As principais frentes de tratamento são:

  1. Acompanhamento médico contínuo: para monitorar a saúde, tratar as comorbidades e guiar o processo.
  2. Reeducação alimentar: com o suporte de um nutricionista, para criar um plano alimentar saudável, equilibrado e viável.
  3. Atividade física regular: supervisionada por um profissional de educação física, adaptada às condições e limitações individuais.
  4. Suporte psicológico: para tratar questões emocionais, como compulsão alimentar, ansiedade e depressão, que impactam o tratamento.
  5. Tratamento medicamentoso: em alguns casos, medicamentos podem ser indicados para auxiliar no controle do apetite e na perda de peso, sempre sob prescrição médica.
  6. Cirurgia bariátrica: para casos específicos em que o tratamento clínico não apresentou resultados, a cirurgia pode ser uma ferramenta eficaz. A cirurgia metabólica, um tipo de cirurgia bariátrica, pode reverter rapidamente os danos causados por doenças cardíacas e o envelhecimento arterial. Contudo, é importante considerar que a obesidade mórbida aumenta o risco de falhas em procedimentos cirúrgicos em geral, exigindo preparo e acompanhamento rigoroso para qualquer intervenção.
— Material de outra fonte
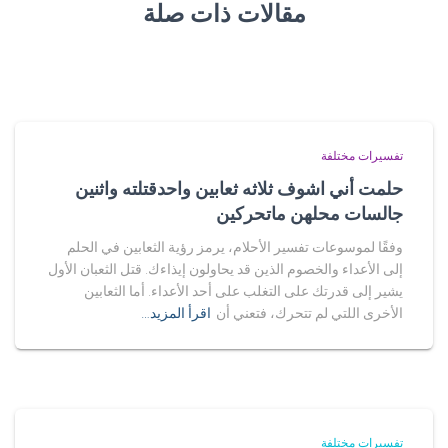
مقالات ذات صلة
تفسيرات مختلفة
حلمت أني اشوف ثلاثه ثعابين واحدقتلته واثنين
جالسات محلهن ماتحركين
وفقًا لموسوعات تفسير الأحلام، يرمز رؤية الثعابين في الحلم
إلى الأعداء والخصوم الذين قد يحاولون إيذاءك. قتل الثعبان الأول
يشير إلى قدرتك على التغلب على أحد الأعداء. أما الثعابين
الأخرى اللتي لم تتحرك، فتعني أن
اقرأ المزيد…
تفسيرات مختلفة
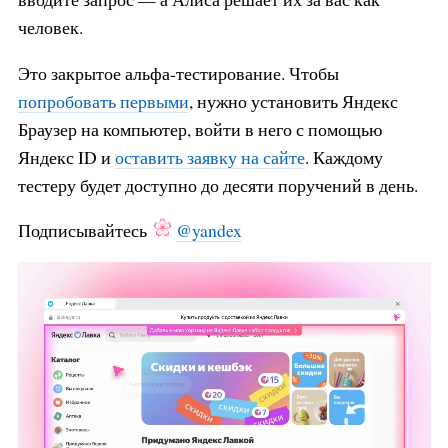
человек.
Это закрытое альфа-тестирование. Чтобы
попробовать первыми
, нужно установить Яндекс
Браузер на компьютер, войти в него с помощью
Яндекс ID и
оставить заявку на сайте
. Каждому
тестеру будет доступно до десяти поручений в день.
Подписывайтесь
@yandex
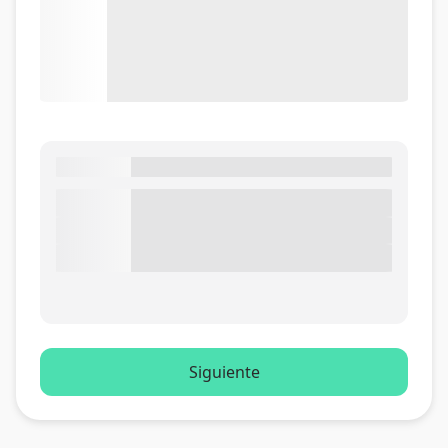
Siguiente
É fundamental entender que a obesidade mórbida é uma doença séria. Procurar ajuda profissional é o passo mais importante para reverter o quadro, recuperar a saúde e melhorar a qualidade de vida.

Este conteúdo tem caráter informativo e não substitui avaliação médica. Em caso de dúvidas, procure um especialista habilitado.